Le texte du nouvel article 3, dont le paragraphe 1 (possibilité de fixer un seuil minimal pour l’attribution des sièges) est inchangé sur le fond (mais connaît quelques modifications de forme), ajoute deux nouveaux paragraphes. Le paragraphe 2 prévoit, pour les États membres ayant recours à un scrutin de liste, la fixation d’un seuil minimal pour l’attribution des sièges compris entre 2 et 5 % des suffrages exprimés dans les circonscriptions comptant plus de 35 sièges. L’instauration d’un seuil minimal vise à éviter l’éparpillement des voix, lié au caractère proportionnel du scrutin, et à favoriser l’émergence de groupes politiques d’une taille significative afin de faciliter le processus législatif au Parlement européen. En France, la loi du 7 juillet 1977 précitée([7]) fixe ce seuil à 5 % des suffrages exprimés. Le paragraphe 3 du nouvel article 3 précise les délais de mise en œuvre de l’obligation prévue au paragraphe 2 (qui doit intervenir pour les élections au Parlement européen de 2024, si la décision entre en vigueur avant les élections de mai 2019).

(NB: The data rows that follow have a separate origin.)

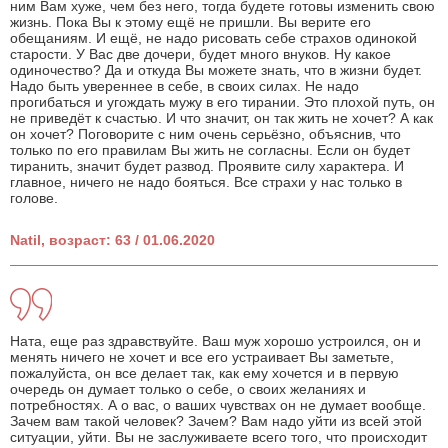
ним Вам хуже, чем без него, тогда будете готовы изменить свою
жизнь. Пока Вы к этому ещё не пришли. Вы верите его
обещаниям. И ещё, не надо рисовать себе страхов одинокой
старости. У Вас две дочери, будет много внуков. Ну какое
одиночество? Да и откуда Вы можете знать, что в жизни будет.
Надо быть увереннее в себе, в своих силах. Не надо
прогибаться и угождать мужу в его тирании. Это плохой путь, он
не приведёт к счастью. И что значит, он так жить не хочет? А как
он хочет? Поговорите с ним очень серьёзно, объяснив, что
только по его правилам Вы жить не согласны. Если он будет
тиранить, значит будет развод. Проявите силу характера. И
главное, ничего не надо бояться. Все страхи у нас только в
голове.
Natil, возраст: 63 / 01.06.2020
Ната, еще раз здравствуйте. Ваш муж хорошо устроился, он и
менять ничего не хочет и все его устраивает Вы заметьте,
пожалуйста, он все делает так, как ему хочется и в первую
очередь он думает только о себе, о своих желаниях и
потребностях. А о вас, о ваших чувствах он не думает вообще.
Зачем вам такой человек? Зачем? Вам надо уйти из всей этой
ситуации, уйти. Вы не заслуживаете всего того, что происходит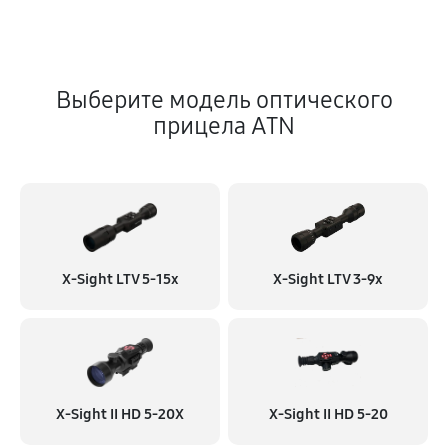
Выберите модель оптического
прицела ATN
X-Sight LTV 5-15x
X-Sight LTV 3-9x
X-Sight II HD 5-20X
X-Sight II HD 5-20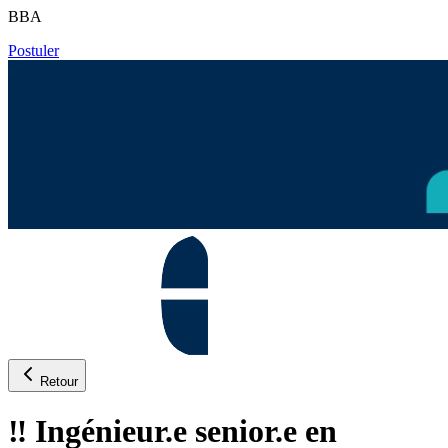
BBA
Postuler
Retour
‼️ Ingénieur.e senior.e en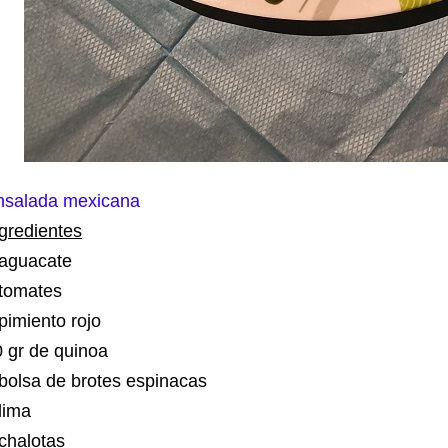
nsalada mexicana
gredientes
 aguacate
 tomates
pimiento rojo
0 gr de quinoa
bolsa de brotes espinacas
 lima
 chalotas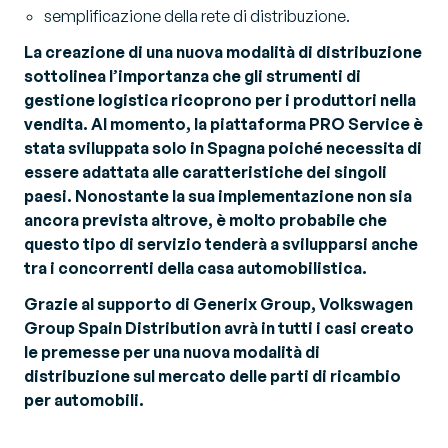
semplificazione della rete di distribuzione.
La creazione di una nuova modalità di distribuzione
sottolinea l’importanza che gli strumenti di
gestione logistica ricoprono per i produttori nella
vendita. Al momento, la piattaforma PRO Service è
stata sviluppata solo in Spagna poiché necessita di
essere adattata alle caratteristiche dei singoli
paesi. Nonostante la sua implementazione non sia
ancora prevista altrove, è molto probabile che
questo tipo di servizio tenderà a svilupparsi anche
tra i concorrenti della casa automobilistica.
Grazie al supporto di Generix Group, Volkswagen
Group Spain Distribution avrà in tutti i casi creato
le premesse per una nuova modalità di
distribuzione sul mercato delle parti di ricambio
per automobili.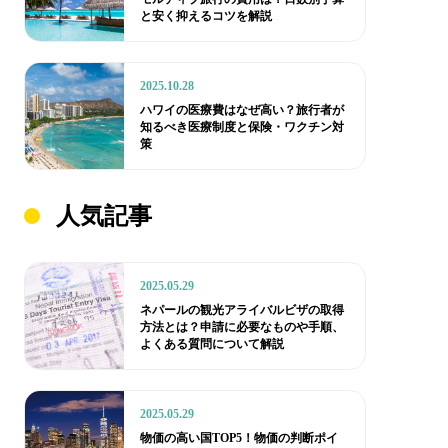
と安く抑えるコツを解説
2025.10.28
ハワイの医療費はなぜ高い？旅行者が
知るべき医療制度と保険・ワクチン対
策
人気記事
2025.05.29
ネパールの観光アライバルビザの取得
方法とは？申請に必要なものや手順、
よくある質問について解説
2025.05.29
物価の高い国TOP5！物価の判断ポイ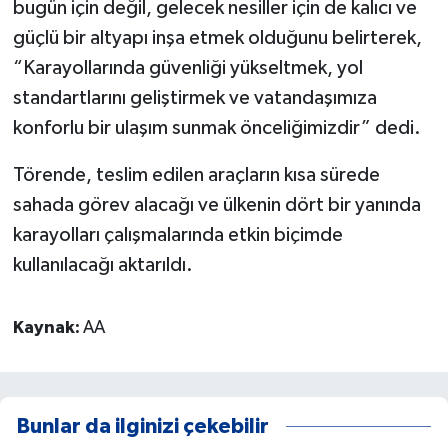
bugün için değil, gelecek nesiller için de kalıcı ve
güçlü bir altyapı inşa etmek olduğunu belirterek,
“Karayollarında güvenliği yükseltmek, yol
standartlarını geliştirmek ve vatandaşımıza
konforlu bir ulaşım sunmak önceliğimizdir” dedi.
Törende, teslim edilen araçların kısa sürede
sahada görev alacağı ve ülkenin dört bir yanında
karayolları çalışmalarında etkin biçimde
kullanılacağı aktarıldı.
Kaynak:
AA
Bunlar da ilginizi çekebilir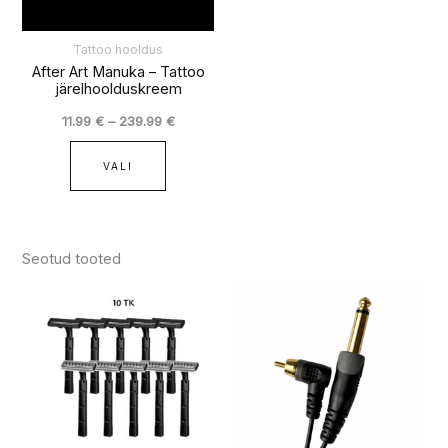
teha
tootelehel.
Tattoo hooldus
After Art Manuka – Tattoo
järelhoolduskreem
11.99
€
–
239.99
€
VALI
Seotud tooted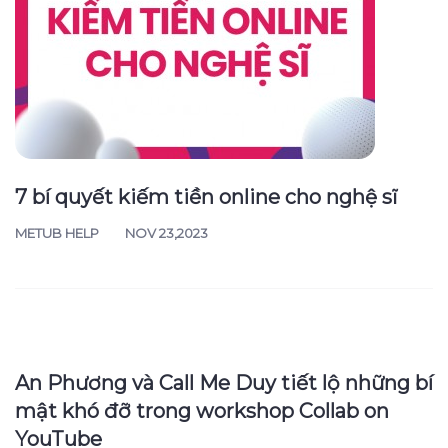
hiện album “Đánh đổi”
BIZ NEWS
OCT 26,2023
7 bí quyết kiếm tiền online cho nghệ sĩ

La présente décision introduit dans l’acte électoral de 1976 un nouvel article 3 bis, qui fixe la date limite pour le dépôt des candidatures (pour autant que la législation de l’État membre en prévoie une), au plus tard 3 semaines avant le début de la période électorale. Il vise ainsi à harmoniser le calendrier du dépôt des candidatures dans les États membres. En France, la loi du 7 juillet 1977 précitée fixe la date limite pour le dépôt des candidatures au quatrième vendredi précédant le jour du scrutin.

La décision introduit également un nouvel article 3 ter, qui prévoit la possibilité de faire apparaître sur les bulletins de vote le nom ou le logo du parti politique européen auquel est affilié le candidat ou la liste de candidats. Le droit français([8]) permet déjà aux partis politiques de faire apparaître leur affiliation européenne sur le bulletin de vote s’ils le souhaitent et il n’est pas envisagé de rendre obligatoire cette faculté.

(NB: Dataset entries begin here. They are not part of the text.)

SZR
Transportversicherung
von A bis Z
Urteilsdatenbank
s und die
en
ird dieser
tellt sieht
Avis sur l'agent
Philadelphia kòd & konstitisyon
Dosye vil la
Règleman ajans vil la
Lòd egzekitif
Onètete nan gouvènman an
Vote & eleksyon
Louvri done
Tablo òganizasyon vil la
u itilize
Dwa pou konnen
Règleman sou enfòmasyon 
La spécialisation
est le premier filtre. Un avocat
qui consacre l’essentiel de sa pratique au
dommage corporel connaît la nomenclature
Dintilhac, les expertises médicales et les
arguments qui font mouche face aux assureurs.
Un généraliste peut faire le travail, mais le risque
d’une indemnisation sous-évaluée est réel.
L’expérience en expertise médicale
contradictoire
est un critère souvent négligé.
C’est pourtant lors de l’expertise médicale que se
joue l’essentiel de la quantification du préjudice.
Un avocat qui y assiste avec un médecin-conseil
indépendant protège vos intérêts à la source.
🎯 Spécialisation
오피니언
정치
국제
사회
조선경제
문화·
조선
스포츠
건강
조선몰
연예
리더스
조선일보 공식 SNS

Un nouvel article 4 bis donne aux États membres la possibilité de prévoir le vote par correspondance, le vote électronique ou le vote par internet lors des élections au Parlement européen. Ces dispositions n’ont toutefois pas de caractère obligatoire et il n’est pas envisagé en France, à ce stade, de mettre en œuvre ces modalités de vote pour les élections au Parlement européen.

Larticle 9 de l’acte électoral de 1976 est remplacé par un nouveau texte.

Le paragraphe 1er de ce nouveau texte reprend les dispositions de l’ancien article 9 « Lors de l’élection des membres du Parlement Européen nul ne peut voter plus d’une fois ». Le nouveau paragraphe 2 oblige les États membres à prévoir des sanctions dissuasives visant à lutter contre le double vote aux élections au Parlement européen. La loi du 7 juillet 1977 précitée (article 2‑8) applique, en cas de vote multiple, les peines prévues à l’article L. 92 du code électoral (emprisonnement de six mois à deux ans et amende de 15 000 €)([9]).

Un nouvel article 9 bis ouvre aux États membres la possibilité de mettre en place des mesures destinées à permettre à leurs citoyens résidant dans un pays tiers de participer aux élections au Parlement européen. En France, la loi du 7 juillet 1977 précitée (article 23) permet déjà aux citoyens français résidant hors de l’UE de voter lors des élections au Parlement européen, soit par procuration, soit dans des bureaux de vote installés dans le réseau diplomatique et consulaire.

Un nouvel article 9 ter est introduit : les États membres doivent désigner une autorité chargée des échanges sur les données relatives aux électeurs et aux candidats (paragraphe 1). Cette autorité devra transmettre les données indiquées dans la directive 93/109/CE([10]) du Conseil concernant les citoyens de l’Union qui sont inscrits sur le registre électoral ou se portent candidats dans un État membre dont ils ne sont pas ressortissants au plus tard six semaines avant le premier jour de la période électorale visée à l’article 10, paragraphe 1 de l’acte électoral de 1976.

En France, la désignation de cette autorité résulte des dispositions du décret n° 79‑160 du 28 février 1979([11]) modifié pris pour l’application de la loi du 7 juillet 1977. Ses articles 2‑1 et 2‑2 désignent l’Institut national de la statistique et des études économiques (Insee) pour l’échange d’informations relatives aux électeurs.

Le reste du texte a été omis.